The following sections present the results obtained for the different case studies considered, including the NLP model, the heuristic approach, and the convex formulation. These results are analyzed for each transmission line contingency in the evaluated systems, enabling a comprehensive comparison of the performance of the proposed methodologies.

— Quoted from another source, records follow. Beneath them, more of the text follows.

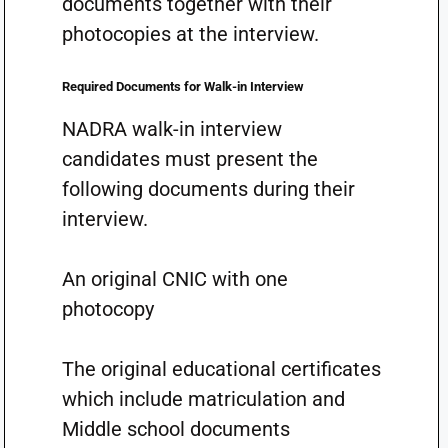
documents together with their
photocopies at the interview.
Required Documents for Walk-in Interview
NADRA walk-in interview
candidates must present the
following documents during their
interview.
An original CNIC with one
photocopy
The original educational certificates
which include matriculation and
Middle school documents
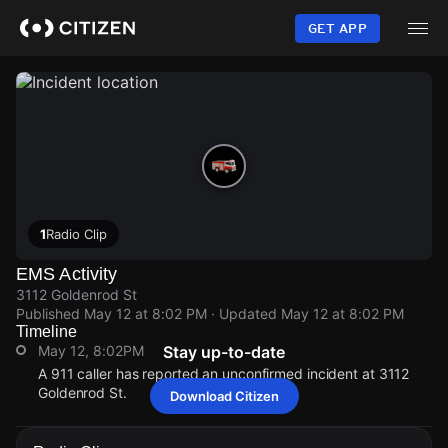
Skip
to
GET APP
main
content
1
Radio Clip
EMS Activity
3112 Goldenrod St
Published
May 12 at 8:02 PM
· Updated
May 12 at 8:02 PM
Timeline
May 12, 8:02PM
Stay up-to-date
A 911 caller has reported an unconfirmed incident at 3112
Goldenrod St.
Download Citizen
May 12, 8:02PM
May 12, 8:02PM
May 12, 8:02PM
May 12, 8:02PM
A 911 caller has reported an unconfirmed incident at 3112
A 911 caller has reported an unconfirmed incident at 3112
A 911 caller has reported an unconfirmed incident at 3112
A 911 caller has reported an unconfirmed incident at 3112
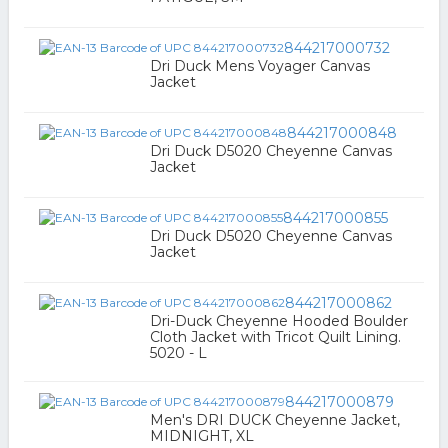
844217000732
Dri Duck Mens Voyager Canvas
Jacket
844217000848
Dri Duck D5020 Cheyenne Canvas
Jacket
844217000855
Dri Duck D5020 Cheyenne Canvas
Jacket
844217000862
Dri-Duck Cheyenne Hooded Boulder
Cloth Jacket with Tricot Quilt Lining.
5020 - L
844217000879
Men's DRI DUCK Cheyenne Jacket,
MIDNIGHT, XL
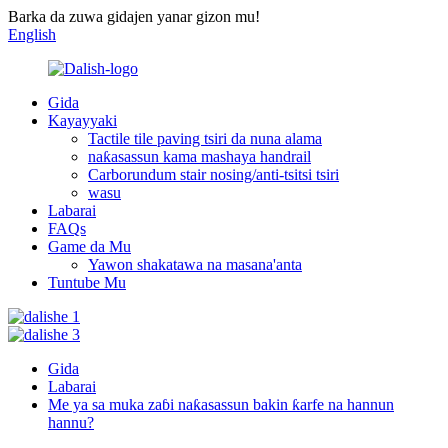
Barka da zuwa gidajen yanar gizon mu!
English
Gida
Kayayyaki
Tactile tile paving tsiri da nuna alama
naƙasassun kama mashaya handrail
Carborundum stair nosing/anti-tsitsi tsiri
wasu
Labarai
FAQs
Game da Mu
Yawon shakatawa na masana'anta
Tuntube Mu
Gida
Labarai
Me ya sa muka zaɓi naƙasassun bakin ƙarfe na hannun
hannu?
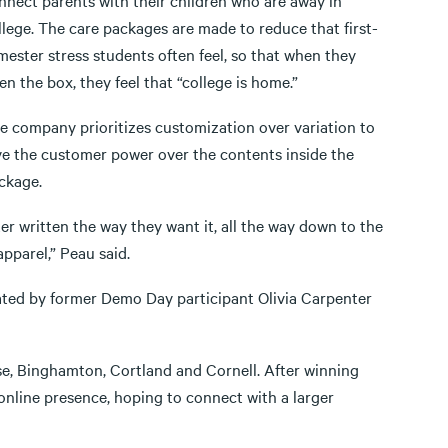
nnect parents with their children who are away in
llege. The care packages are made to reduce that first-
mester stress students often feel, so that when they
en the box, they feel that “college is home.”
e company prioritizes customization over variation to
ve the customer power over the contents inside the
ckage.
ter written the way they want it, all the way down to the
apparel,” Peau said.
rated by former Demo Day participant Olivia Carpenter
se, Binghamton, Cortland and Cornell. After winning
online presence, hoping to connect with a larger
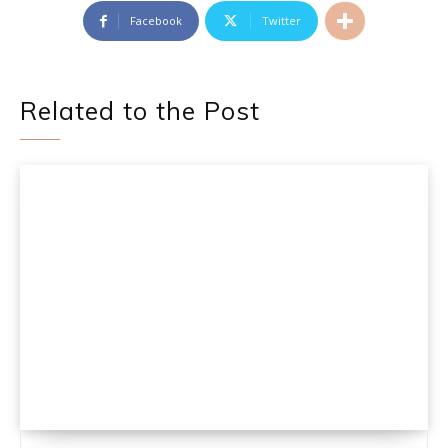
Facebook
Twitter
Related to the Post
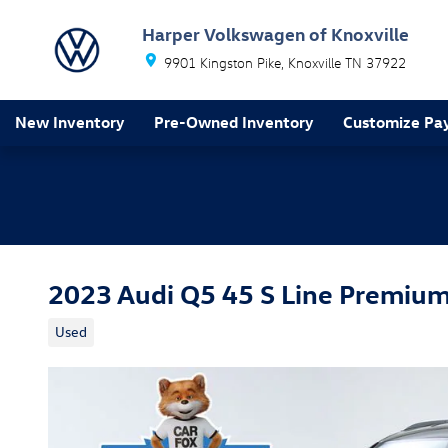
Skip to main content
Harper Volkswagen of Knoxville
9901 Kingston Pike
Knoxville
TN
37922
New Inventory
Pre-Owned Inventory
Customize Pa
2023 Audi Q5 45 S Line Premiu
Used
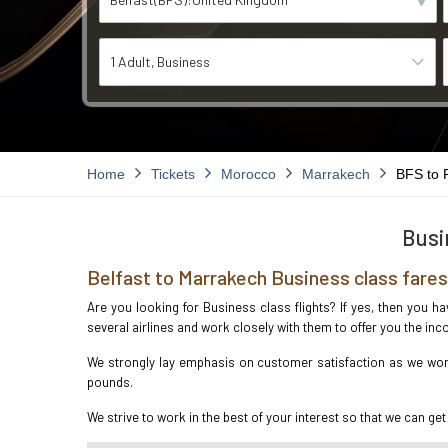
1 Adult
Business
Home
Tickets
Morocco
Marrakech
BFS to
Busi
Belfast to Marrakech Business class fares
Are you looking for Business class flights? If yes, then you h
several airlines and work closely with them to offer you the i
We strongly lay emphasis on customer satisfaction as we work 
pounds.
We strive to work in the best of your interest so that we can get 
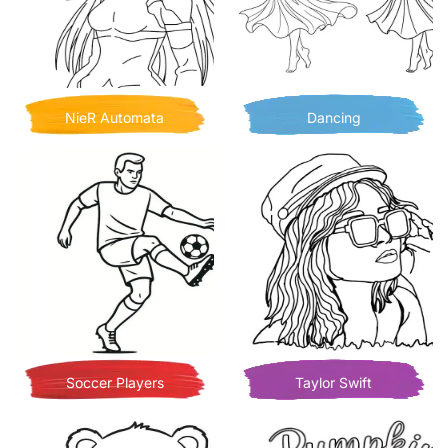
NieR Automata
Dancing
Soccer Players
Taylor Swift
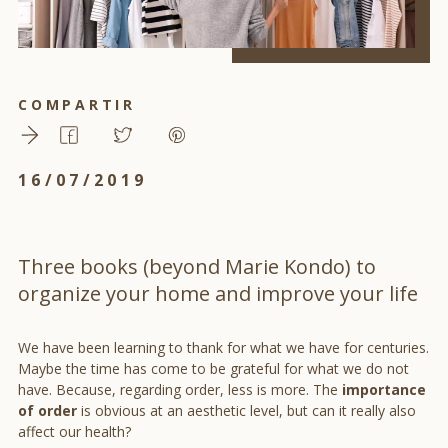
COMPARTIR
16/07/2019
Three books (beyond Marie Kondo) to
organize your home and improve your life
We have been learning to thank for what we have for centuries.
Maybe the time has come to be grateful for what we do not
have. Because, regarding order, less is more. The
importance
of order
is obvious at an aesthetic level, but can it really also
affect our health?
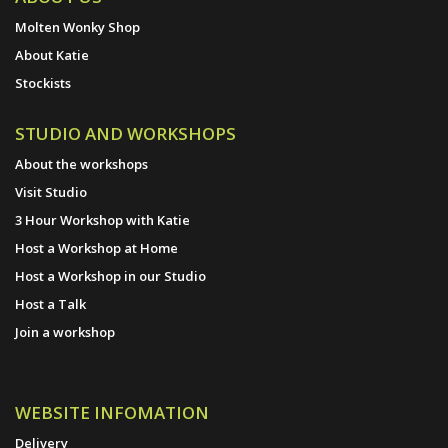
Molten Wonky Shop
About Katie
Stockists
STUDIO AND WORKSHOPS
About the workshops
Visit Studio
3 Hour Workshop with Katie
Host a Workshop at Home
Host a Workshop in our Studio
Host a Talk
Join a workshop
WEBSITE INFOMATION
Delivery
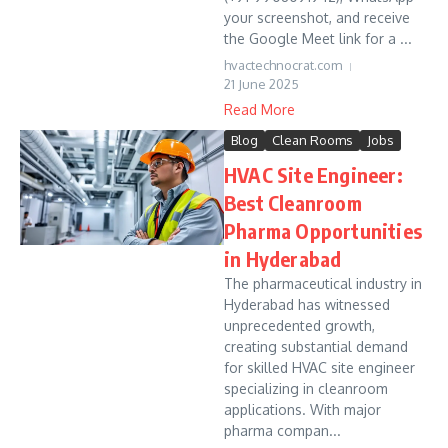
your screenshot, and receive
the Google Meet link for a ...
hvactechnocrat.com
21 June 2025
Read More
Blog
Clean Rooms
Jobs
HVAC Site Engineer:
Best Cleanroom
Pharma Opportunities
in Hyderabad
The pharmaceutical industry in
Hyderabad has witnessed
unprecedented growth,
creating substantial demand
for skilled HVAC site engineer
specializing in cleanroom
applications. With major
pharma compan...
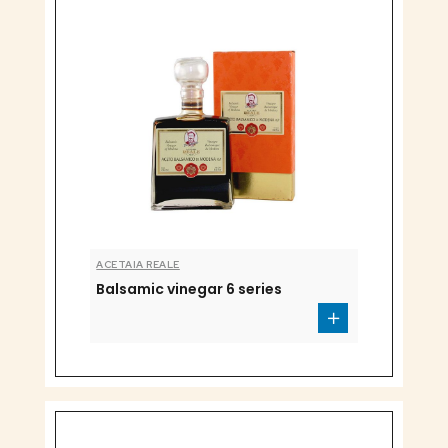
ACETAIA REALE
Balsamic vinegar 6 series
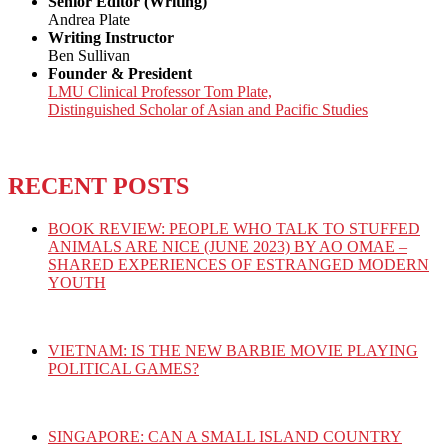
Senior Editor (Writing)
Andrea Plate
Writing Instructor
Ben Sullivan
Founder & President
LMU Clinical Professor Tom Plate,
Distinguished Scholar of Asian and Pacific Studies
RECENT POSTS
BOOK REVIEW: PEOPLE WHO TALK TO STUFFED
ANIMALS ARE NICE (JUNE 2023) BY AO OMAE –
SHARED EXPERIENCES OF ESTRANGED MODERN
YOUTH
VIETNAM: IS THE NEW BARBIE MOVIE PLAYING
POLITICAL GAMES?
SINGAPORE: CAN A SMALL ISLAND COUNTRY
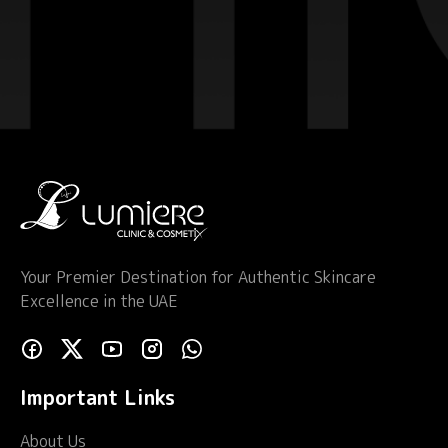
Your Premier Destination for Authentic Skincare
Excellence in the UAE
Important Links
About Us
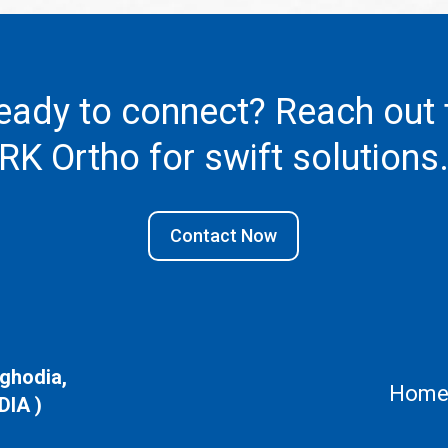
eady to connect? Reach out 
RK Ortho
for swift solutions
Contact Now
aghodia,
Hom
DIA )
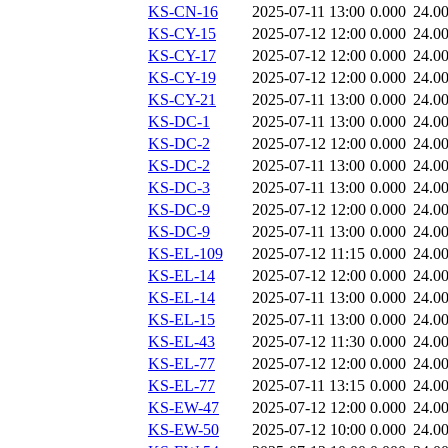
KS-CN-16
2025-07-11 13:00
0.000
24.0
KS-CY-15
2025-07-12 12:00
0.000
24.0
KS-CY-17
2025-07-12 12:00
0.000
24.0
KS-CY-19
2025-07-12 12:00
0.000
24.0
KS-CY-21
2025-07-11 13:00
0.000
24.0
KS-DC-1
2025-07-11 13:00
0.000
24.0
KS-DC-2
2025-07-12 12:00
0.000
24.0
KS-DC-2
2025-07-11 13:00
0.000
24.0
KS-DC-3
2025-07-11 13:00
0.000
24.0
KS-DC-9
2025-07-12 12:00
0.000
24.0
KS-DC-9
2025-07-11 13:00
0.000
24.0
KS-EL-109
2025-07-12 11:15
0.000
24.0
KS-EL-14
2025-07-12 12:00
0.000
24.0
KS-EL-14
2025-07-11 13:00
0.000
24.0
KS-EL-15
2025-07-11 13:00
0.000
24.0
KS-EL-43
2025-07-12 11:30
0.000
24.0
KS-EL-77
2025-07-12 12:00
0.000
24.0
KS-EL-77
2025-07-11 13:15
0.000
24.0
KS-EW-47
2025-07-12 12:00
0.000
24.0
KS-EW-50
2025-07-12 10:00
0.000
24.0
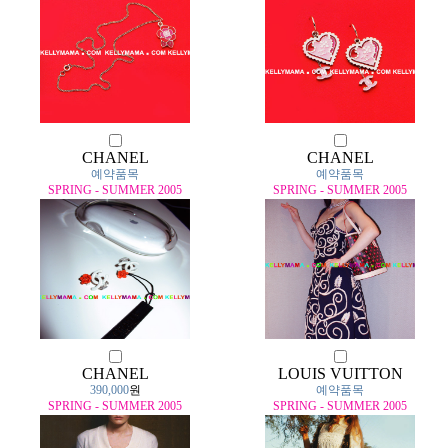
CHANEL
CHANEL
예약품목
예약품목
SPRING - SUMMER 2005
SPRING - SUMMER 2005
CHANEL
LOUIS VUITTON
390,000
원
예약품목
SPRING - SUMMER 2005
SPRING - SUMMER 2005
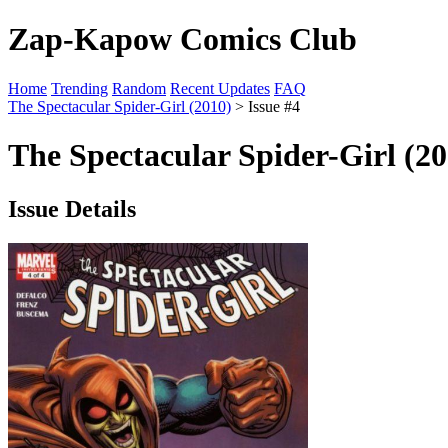
Zap-Kapow Comics Club
Home
Trending
Random
Recent Updates
FAQ
The Spectacular Spider-Girl (2010)
> Issue #4
The Spectacular Spider-Girl (20
Issue Details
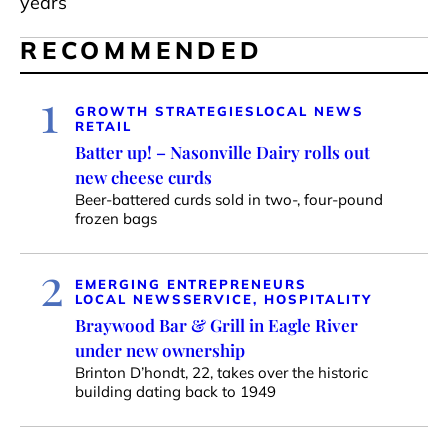
years
RECOMMENDED
1
GROWTH STRATEGIES
LOCAL NEWS
RETAIL
Batter up! – Nasonville Dairy rolls out
new cheese curds
Beer-battered curds sold in two-, four-pound
frozen bags
2
EMERGING ENTREPRENEURS
LOCAL NEWS
SERVICE, HOSPITALITY
Braywood Bar & Grill in Eagle River
under new ownership
Brinton D’hondt, 22, takes over the historic
building dating back to 1949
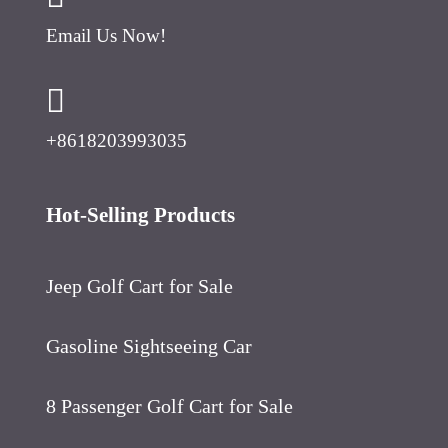
Email Us Now!
+8618203993035
Hot-Selling Products
Jeep Golf Cart for Sale
Gasoline Sightseeing Car
8 Passenger Golf Cart for Sale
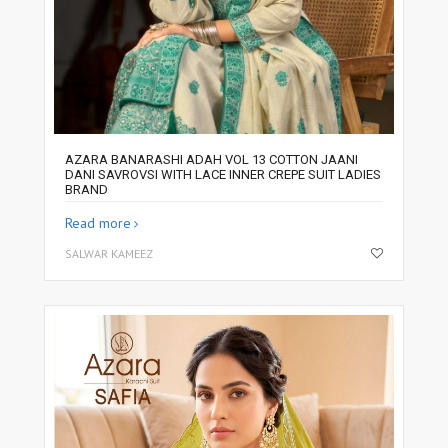
AZARA BANARASHI ADAH VOL 13 COTTON JAANI
DANI SAVROVSI WITH LACE INNER CREPE SUIT LADIES
BRAND
Read more
SALWAR KAMEEZ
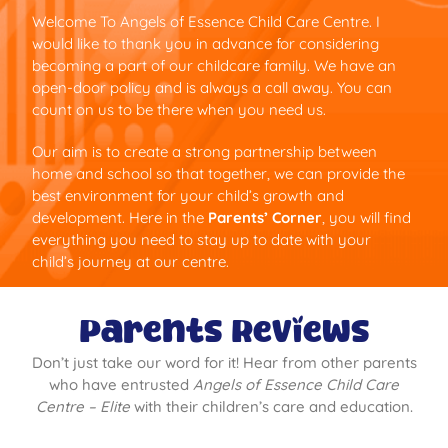
Welcome To Angels of Essence Child Care Centre. I
would like to thank you in advance for considering
becoming a part of our childcare family. We have an
open-door policy and is always a call away. You can
count on us to be there when you need us.
Our aim is to create a strong partnership between
home and school so that together, we can provide the
best environment for your child’s growth and
development. Here in the
Parents’ Corner
, you will find
everything you need to stay up to date with your
child’s journey at our centre.
Parents Reviews
Don’t just take our word for it! Hear from other parents
who have entrusted
Angels of Essence Child Care
Centre – Elite
with their children’s care and education.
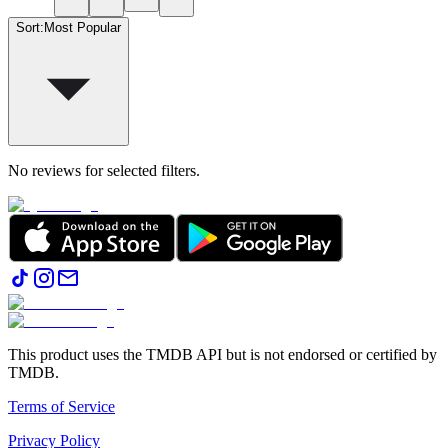
Sort
:
Most Popular
No reviews for selected filters.
This product uses the TMDB API but is not endorsed or certified by
TMDB.
Terms of Service
Privacy Policy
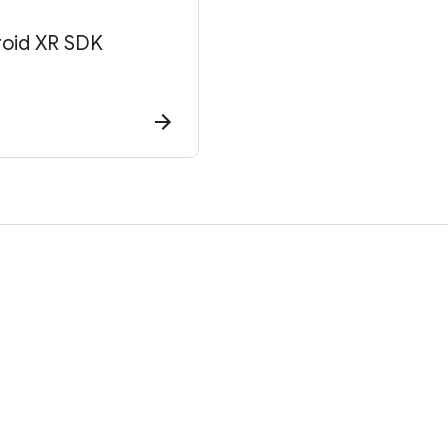
roid XR SDK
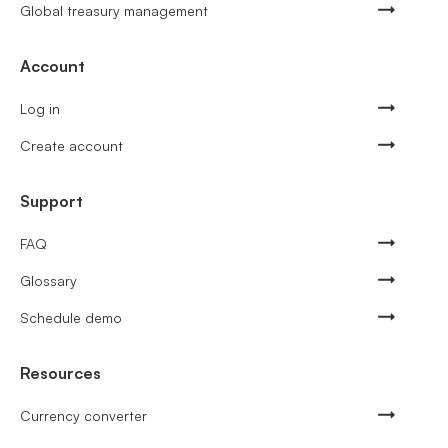
Global treasury management
Account
Log in
Create account
Support
FAQ
Glossary
Schedule demo
Resources
Currency converter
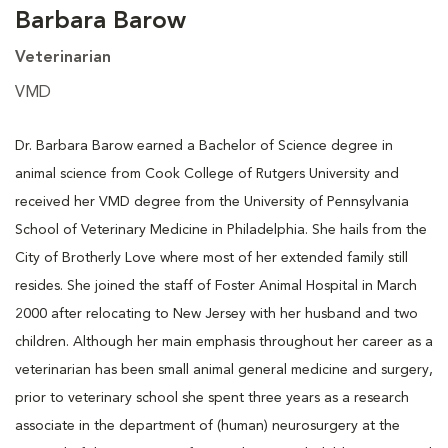
Barbara Barow
Veterinarian
VMD
Dr. Barbara Barow earned a Bachelor of Science degree in
animal science from Cook College of Rutgers University and
received her VMD degree from the University of Pennsylvania
School of Veterinary Medicine in Philadelphia. She hails from the
City of Brotherly Love where most of her extended family still
resides. She joined the staff of Foster Animal Hospital in March
2000 after relocating to New Jersey with her husband and two
children. Although her main emphasis throughout her career as a
veterinarian has been small animal general medicine and surgery,
prior to veterinary school she spent three years as a research
associate in the department of (human) neurosurgery at the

It should be highlighted that, in some larger systems, particularly the IEEE 30- and 57-bus feeders, certain contingencies led to the formation of electrical islands within the network. In such cases, the disconnection of specific transmission lines caused the system to split into two or more independent subsystems, each characterized by distinct operating conditions and stability margins. Consequently, the contingencies that resulted in islanding were excluded from the analysis, as the objective of this study is to evaluate system behavior under connected operating conditions and to ensure a consistent basis for comparing the proposed approaches.

Remark 5.

From a practical standpoint, islanding conditions introduce additional complexities that fall outside the scope of conventional voltage stability margin assessments. In particular, the resulting subsystems may lack a slack bus, exhibit infeasible power flow conditions, or require independent re-dispatch strategies, thereby invalidating the assumptions of the proposed models. As a result, excluding such contingencies ensures methodological consistency and avoids the misinterpretation of the stability margins across different solution approaches.

5.1. IEEE 9-Bus Case

As seen in the $P-V$ curve, the system exhibits a maximum voltage stability margin of $2.37$, which corresponds to an increase of approximately $137\%$ relative to the nominal load under normal operating conditions. This result indicates that, in the base case, the system has a relatively high capacity to withstand demand increases before reaching the voltage collapse point.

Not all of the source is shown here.